■ WHAT YOU HAVE TO DO
The expected output is every entry, copied exactly.

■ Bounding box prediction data
***
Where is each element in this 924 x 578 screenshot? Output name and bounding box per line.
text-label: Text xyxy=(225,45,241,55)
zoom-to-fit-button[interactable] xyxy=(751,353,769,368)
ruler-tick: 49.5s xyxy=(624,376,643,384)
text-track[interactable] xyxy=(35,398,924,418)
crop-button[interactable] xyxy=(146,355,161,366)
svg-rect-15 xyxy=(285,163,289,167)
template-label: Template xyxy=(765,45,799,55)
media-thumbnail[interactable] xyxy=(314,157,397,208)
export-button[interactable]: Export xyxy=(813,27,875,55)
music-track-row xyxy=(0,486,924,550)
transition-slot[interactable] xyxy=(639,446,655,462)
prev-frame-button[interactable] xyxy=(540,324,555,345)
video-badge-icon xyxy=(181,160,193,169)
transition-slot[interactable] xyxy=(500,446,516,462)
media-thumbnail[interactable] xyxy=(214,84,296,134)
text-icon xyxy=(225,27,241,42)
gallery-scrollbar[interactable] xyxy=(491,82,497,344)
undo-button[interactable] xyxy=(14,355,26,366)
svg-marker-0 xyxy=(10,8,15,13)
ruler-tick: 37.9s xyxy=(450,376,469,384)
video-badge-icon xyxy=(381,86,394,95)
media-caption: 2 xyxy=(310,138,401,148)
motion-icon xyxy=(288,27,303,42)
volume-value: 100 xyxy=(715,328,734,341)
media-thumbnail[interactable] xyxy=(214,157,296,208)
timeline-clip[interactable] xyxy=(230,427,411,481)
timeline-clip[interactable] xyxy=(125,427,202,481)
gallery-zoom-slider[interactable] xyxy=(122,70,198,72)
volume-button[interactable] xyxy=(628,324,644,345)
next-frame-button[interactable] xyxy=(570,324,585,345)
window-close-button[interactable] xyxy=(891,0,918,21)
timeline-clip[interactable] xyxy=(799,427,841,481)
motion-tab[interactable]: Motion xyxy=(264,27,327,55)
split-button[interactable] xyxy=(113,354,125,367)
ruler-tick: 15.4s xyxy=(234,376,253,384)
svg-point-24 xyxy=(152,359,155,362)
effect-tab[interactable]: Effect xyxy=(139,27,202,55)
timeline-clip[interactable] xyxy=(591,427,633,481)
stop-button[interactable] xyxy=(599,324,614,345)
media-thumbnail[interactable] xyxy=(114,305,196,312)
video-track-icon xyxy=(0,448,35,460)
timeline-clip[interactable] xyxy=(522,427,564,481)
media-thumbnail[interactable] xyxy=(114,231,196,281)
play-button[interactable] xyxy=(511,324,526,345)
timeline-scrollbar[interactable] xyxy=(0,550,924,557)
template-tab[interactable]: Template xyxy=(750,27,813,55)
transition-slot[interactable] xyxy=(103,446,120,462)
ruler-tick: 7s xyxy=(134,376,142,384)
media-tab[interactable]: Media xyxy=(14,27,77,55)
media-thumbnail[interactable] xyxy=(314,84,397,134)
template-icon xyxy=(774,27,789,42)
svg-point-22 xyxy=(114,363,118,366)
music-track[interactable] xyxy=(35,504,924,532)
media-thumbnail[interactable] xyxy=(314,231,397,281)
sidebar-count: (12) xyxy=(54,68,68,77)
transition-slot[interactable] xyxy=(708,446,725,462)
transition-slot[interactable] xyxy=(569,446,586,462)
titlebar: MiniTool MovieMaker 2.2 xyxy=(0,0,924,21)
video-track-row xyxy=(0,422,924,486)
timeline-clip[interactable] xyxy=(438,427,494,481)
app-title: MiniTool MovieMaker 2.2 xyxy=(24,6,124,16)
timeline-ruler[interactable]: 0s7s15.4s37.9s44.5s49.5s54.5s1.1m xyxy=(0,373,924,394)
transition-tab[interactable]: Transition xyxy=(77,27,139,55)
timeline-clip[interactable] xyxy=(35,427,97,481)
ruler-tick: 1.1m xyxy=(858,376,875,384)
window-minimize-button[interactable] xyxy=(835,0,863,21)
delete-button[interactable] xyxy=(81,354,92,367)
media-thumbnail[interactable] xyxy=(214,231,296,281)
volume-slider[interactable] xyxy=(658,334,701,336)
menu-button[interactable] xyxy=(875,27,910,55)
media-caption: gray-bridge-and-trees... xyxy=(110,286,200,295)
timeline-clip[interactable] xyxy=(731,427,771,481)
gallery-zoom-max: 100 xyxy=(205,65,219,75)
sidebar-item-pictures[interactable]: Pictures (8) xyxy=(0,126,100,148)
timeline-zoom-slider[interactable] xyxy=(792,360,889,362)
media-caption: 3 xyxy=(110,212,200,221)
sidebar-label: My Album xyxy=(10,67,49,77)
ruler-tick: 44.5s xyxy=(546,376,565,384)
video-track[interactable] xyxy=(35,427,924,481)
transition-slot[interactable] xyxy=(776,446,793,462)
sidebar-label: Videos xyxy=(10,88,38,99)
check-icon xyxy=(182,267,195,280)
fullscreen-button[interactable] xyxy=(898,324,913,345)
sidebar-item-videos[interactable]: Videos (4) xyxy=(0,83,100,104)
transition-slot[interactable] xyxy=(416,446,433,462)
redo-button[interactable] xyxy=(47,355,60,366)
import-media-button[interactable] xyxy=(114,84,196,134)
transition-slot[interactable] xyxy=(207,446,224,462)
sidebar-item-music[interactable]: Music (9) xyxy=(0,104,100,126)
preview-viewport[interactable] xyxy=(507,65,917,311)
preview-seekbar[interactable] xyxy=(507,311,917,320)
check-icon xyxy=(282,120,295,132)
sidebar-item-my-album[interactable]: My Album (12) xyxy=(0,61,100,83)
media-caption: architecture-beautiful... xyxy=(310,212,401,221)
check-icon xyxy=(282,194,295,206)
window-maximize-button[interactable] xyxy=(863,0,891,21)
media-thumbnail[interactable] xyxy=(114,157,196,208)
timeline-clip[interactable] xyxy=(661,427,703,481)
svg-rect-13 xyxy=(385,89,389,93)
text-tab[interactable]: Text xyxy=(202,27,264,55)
***
■ RESULT OF THE TASK
Where is each element in this 924 x 578 screenshot? Output name and bounding box per line.
text-label: Text xyxy=(225,45,241,55)
zoom-to-fit-button[interactable] xyxy=(751,353,769,368)
ruler-tick: 49.5s xyxy=(624,376,643,384)
text-track[interactable] xyxy=(35,398,924,418)
crop-button[interactable] xyxy=(146,355,161,366)
svg-rect-15 xyxy=(285,163,289,167)
template-label: Template xyxy=(765,45,799,55)
media-thumbnail[interactable] xyxy=(314,157,397,208)
export-button[interactable]: Export xyxy=(813,27,875,55)
music-track-row xyxy=(0,486,924,550)
transition-slot[interactable] xyxy=(639,446,655,462)
prev-frame-button[interactable] xyxy=(540,324,555,345)
video-badge-icon xyxy=(181,160,193,169)
transition-slot[interactable] xyxy=(500,446,516,462)
media-thumbnail[interactable] xyxy=(214,84,296,134)
text-icon xyxy=(225,27,241,42)
gallery-scrollbar[interactable] xyxy=(491,82,497,344)
undo-button[interactable] xyxy=(14,355,26,366)
svg-marker-0 xyxy=(10,8,15,13)
ruler-tick: 37.9s xyxy=(450,376,469,384)
video-badge-icon xyxy=(381,86,394,95)
media-caption: 2 xyxy=(310,138,401,148)
motion-icon xyxy=(288,27,303,42)
volume-value: 100 xyxy=(715,328,734,341)
media-thumbnail[interactable] xyxy=(214,157,296,208)
timeline-clip[interactable] xyxy=(230,427,411,481)
timeline-clip[interactable] xyxy=(125,427,202,481)
gallery-zoom-slider[interactable] xyxy=(122,70,198,72)
volume-button[interactable] xyxy=(628,324,644,345)
next-frame-button[interactable] xyxy=(570,324,585,345)
window-close-button[interactable] xyxy=(891,0,918,21)
timeline-clip[interactable] xyxy=(799,427,841,481)
motion-tab[interactable]: Motion xyxy=(264,27,327,55)
split-button[interactable] xyxy=(113,354,125,367)
ruler-tick: 15.4s xyxy=(234,376,253,384)
svg-point-24 xyxy=(152,359,155,362)
effect-tab[interactable]: Effect xyxy=(139,27,202,55)
timeline-clip[interactable] xyxy=(591,427,633,481)
stop-button[interactable] xyxy=(599,324,614,345)
media-thumbnail[interactable] xyxy=(114,305,196,312)
video-track-icon xyxy=(0,448,35,460)
timeline-clip[interactable] xyxy=(522,427,564,481)
media-thumbnail[interactable] xyxy=(114,231,196,281)
play-button[interactable] xyxy=(511,324,526,345)
timeline-scrollbar[interactable] xyxy=(0,550,924,557)
template-tab[interactable]: Template xyxy=(750,27,813,55)
transition-slot[interactable] xyxy=(103,446,120,462)
ruler-tick: 7s xyxy=(134,376,142,384)
media-tab[interactable]: Media xyxy=(14,27,77,55)
media-thumbnail[interactable] xyxy=(314,84,397,134)
template-icon xyxy=(774,27,789,42)
svg-point-22 xyxy=(114,363,118,366)
music-track[interactable] xyxy=(35,504,924,532)
media-thumbnail[interactable] xyxy=(314,231,397,281)
sidebar-count: (12) xyxy=(54,68,68,77)
transition-slot[interactable] xyxy=(708,446,725,462)
transition-slot[interactable] xyxy=(569,446,586,462)
titlebar: MiniTool MovieMaker 2.2 xyxy=(0,0,924,21)
video-track-row xyxy=(0,422,924,486)
timeline-clip[interactable] xyxy=(438,427,494,481)
app-title: MiniTool MovieMaker 2.2 xyxy=(24,6,124,16)
timeline-ruler[interactable]: 0s7s15.4s37.9s44.5s49.5s54.5s1.1m xyxy=(0,373,924,394)
transition-tab[interactable]: Transition xyxy=(77,27,139,55)
timeline-clip[interactable] xyxy=(35,427,97,481)
ruler-tick: 1.1m xyxy=(858,376,875,384)
window-minimize-button[interactable] xyxy=(835,0,863,21)
delete-button[interactable] xyxy=(81,354,92,367)
media-thumbnail[interactable] xyxy=(214,231,296,281)
volume-slider[interactable] xyxy=(658,334,701,336)
menu-button[interactable] xyxy=(875,27,910,55)
media-caption: gray-bridge-and-trees... xyxy=(110,286,200,295)
timeline-clip[interactable] xyxy=(731,427,771,481)
gallery-zoom-max: 100 xyxy=(205,65,219,75)
sidebar-item-pictures[interactable]: Pictures (8) xyxy=(0,126,100,148)
timeline-zoom-slider[interactable] xyxy=(792,360,889,362)
media-caption: 3 xyxy=(110,212,200,221)
sidebar-label: My Album xyxy=(10,67,49,77)
ruler-tick: 44.5s xyxy=(546,376,565,384)
video-track[interactable] xyxy=(35,427,924,481)
transition-slot[interactable] xyxy=(776,446,793,462)
sidebar-label: Videos xyxy=(10,88,38,99)
check-icon xyxy=(182,267,195,280)
fullscreen-button[interactable] xyxy=(898,324,913,345)
sidebar-item-videos[interactable]: Videos (4) xyxy=(0,83,100,104)
transition-slot[interactable] xyxy=(416,446,433,462)
redo-button[interactable] xyxy=(47,355,60,366)
import-media-button[interactable] xyxy=(114,84,196,134)
transition-slot[interactable] xyxy=(207,446,224,462)
sidebar-item-music[interactable]: Music (9) xyxy=(0,104,100,126)
preview-viewport[interactable] xyxy=(507,65,917,311)
preview-seekbar[interactable] xyxy=(507,311,917,320)
check-icon xyxy=(282,120,295,132)
sidebar-item-my-album[interactable]: My Album (12) xyxy=(0,61,100,83)
media-caption: architecture-beautiful... xyxy=(310,212,401,221)
check-icon xyxy=(282,194,295,206)
window-maximize-button[interactable] xyxy=(863,0,891,21)
media-thumbnail[interactable] xyxy=(114,157,196,208)
timeline-clip[interactable] xyxy=(661,427,703,481)
svg-rect-13 xyxy=(385,89,389,93)
text-tab[interactable]: Text xyxy=(202,27,264,55)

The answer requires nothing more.